すると、整備された近代的なベンチから、長身の男性が歩いて来た。

 あ、この人、記者会見で喋ってた人だ。
確か名前は、ロムさんだっけ?

「フルミネスパーダMIEの代表、有葉 路夢(あるば ロム)だ」
 気さくな笑顔を浮かべた、ロムさん。

 彼の背後に居る赤と黒のユニホームは、フルミネスパーダMIEの選手たちだった。
そう言えば、ボクの乗ったエトワールアンフィニーSHIZUOKAのバスに、違う色の2台のバスが付いて来ていたケド、練習試合の対戦相手だったのか。

「一応、名刺を渡しておくわ。大量に、作っちまったんでね」
 恐らくボクを、ロランだと思ってるんだろうと想いつつ、名刺を受け取る。

「それじゃあわたしも、名刺をわたしておこうかしら」
 ロムさんの傍らに、白にピンクのラインが入ったジャージ姿の女性が立っていた。

「あ、わたしは、1FC(エルストエフツェー)ウィッセンシャフトGIFUのオーナー、武柳 ヒルデ(ぶりゅう ヒルデ)よ。宜しくね、ロランくん」
 記者会見の時とは打って変わって、快活なファッションのヒルデさん。

 観客席を見ると、緑のジャージを着た一団がこちらを見降ろしている。
1FCウィッセンシャフトGIFUの、選手たちだろう。

「キミたちのオーナーであるシャル氏は、所要て遅れるそうだ。

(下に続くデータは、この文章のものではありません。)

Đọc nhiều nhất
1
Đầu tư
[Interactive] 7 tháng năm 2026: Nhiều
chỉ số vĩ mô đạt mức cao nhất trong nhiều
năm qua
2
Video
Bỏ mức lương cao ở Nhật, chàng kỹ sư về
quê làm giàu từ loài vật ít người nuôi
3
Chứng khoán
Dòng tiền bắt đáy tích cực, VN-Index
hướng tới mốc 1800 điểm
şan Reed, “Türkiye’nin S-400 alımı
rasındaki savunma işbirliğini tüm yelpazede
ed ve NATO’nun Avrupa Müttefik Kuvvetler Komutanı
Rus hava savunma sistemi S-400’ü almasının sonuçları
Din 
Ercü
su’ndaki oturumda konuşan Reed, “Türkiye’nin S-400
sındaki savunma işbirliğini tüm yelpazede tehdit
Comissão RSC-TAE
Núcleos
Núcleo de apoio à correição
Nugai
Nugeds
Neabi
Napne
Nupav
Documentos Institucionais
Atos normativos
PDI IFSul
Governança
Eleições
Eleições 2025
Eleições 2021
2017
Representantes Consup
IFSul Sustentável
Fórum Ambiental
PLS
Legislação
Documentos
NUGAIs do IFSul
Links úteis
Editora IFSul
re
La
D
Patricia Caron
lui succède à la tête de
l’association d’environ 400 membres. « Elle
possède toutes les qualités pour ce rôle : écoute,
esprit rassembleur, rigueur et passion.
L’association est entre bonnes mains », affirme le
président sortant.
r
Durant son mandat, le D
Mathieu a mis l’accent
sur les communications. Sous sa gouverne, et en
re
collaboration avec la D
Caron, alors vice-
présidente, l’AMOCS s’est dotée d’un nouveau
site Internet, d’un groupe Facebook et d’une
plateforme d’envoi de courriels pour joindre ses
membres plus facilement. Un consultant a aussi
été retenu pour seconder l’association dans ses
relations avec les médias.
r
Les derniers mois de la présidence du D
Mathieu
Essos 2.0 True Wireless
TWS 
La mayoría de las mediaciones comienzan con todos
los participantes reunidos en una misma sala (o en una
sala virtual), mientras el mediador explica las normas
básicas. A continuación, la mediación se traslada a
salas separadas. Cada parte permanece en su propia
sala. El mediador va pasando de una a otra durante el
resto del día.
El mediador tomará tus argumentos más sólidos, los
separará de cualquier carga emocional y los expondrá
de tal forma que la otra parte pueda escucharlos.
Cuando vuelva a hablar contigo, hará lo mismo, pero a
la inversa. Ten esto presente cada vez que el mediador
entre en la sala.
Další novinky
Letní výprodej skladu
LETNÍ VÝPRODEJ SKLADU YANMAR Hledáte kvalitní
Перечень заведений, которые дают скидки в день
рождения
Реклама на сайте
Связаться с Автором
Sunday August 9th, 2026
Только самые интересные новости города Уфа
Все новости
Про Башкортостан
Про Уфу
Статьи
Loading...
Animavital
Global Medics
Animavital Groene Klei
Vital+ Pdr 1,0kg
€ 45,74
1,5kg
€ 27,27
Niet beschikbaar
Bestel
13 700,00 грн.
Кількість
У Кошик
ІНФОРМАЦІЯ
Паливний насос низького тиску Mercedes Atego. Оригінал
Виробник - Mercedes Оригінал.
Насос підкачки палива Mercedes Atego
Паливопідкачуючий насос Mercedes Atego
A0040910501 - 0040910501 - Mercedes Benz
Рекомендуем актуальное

練習試合は、オレとヒルデで取り仕切るからそのつもりでな」
 元レーサーだけあって、身体も引き締まってるな……と思いながら、ボクはコクリと頷く。

「今回の練習試合は、ウチ(フルミネスパーダMIE)と、エトワールアンフィニーSHIZUOKA、1FCウィッセンシャフトGIFUの3チームによる、30分3本の総当たり戦だ」

「それじゃ、主審はわたしが務めるわね」
「ハア、なんでそうなるんだ!?」
 ヒルデさんの申し出に、驚くロムさん。

「なによ。これでも、ちゃんと審判のライセンスは、取ってます」
「イヤ、そう言うワケじゃなくてだな」

 ヒルデさんは意に介さず、ストレッチを始めた。
ピチッとフィットした白いジャージに、女性らしい身体のラインが浮かぶ。

「ま、まあいいか。線審は……」
 ロムさんは、ヒルデさんの方から目を逸らしながら言った。

「線審は、ウチから出しましょう。ココは、ウチのホームグランドですからね。な、ロラン」
 オリビが、ボクに同意を求めた。
とりあえず、頷く。

「ンじゃ、試合開始は10分後だ。それまでに、準備を整えてくれ」
 ロムオーナーの提案で、軽いストレッチとボール回しが始まった。

 その間にボクは、貰った2枚の名刺を脱いだズボンの中にあった財布に仕舞う。
オリビさんは線審の手配しに、事務所へと入って行った。

「ヤレヤレ、まさか試合までするハメになるなんて……ま、試合をやるのは悪くないケド」
 名古屋から、横に長い静岡の端までバスで揺られ、座席に拘束され続けた身体は、サッカーをやりたがっていた。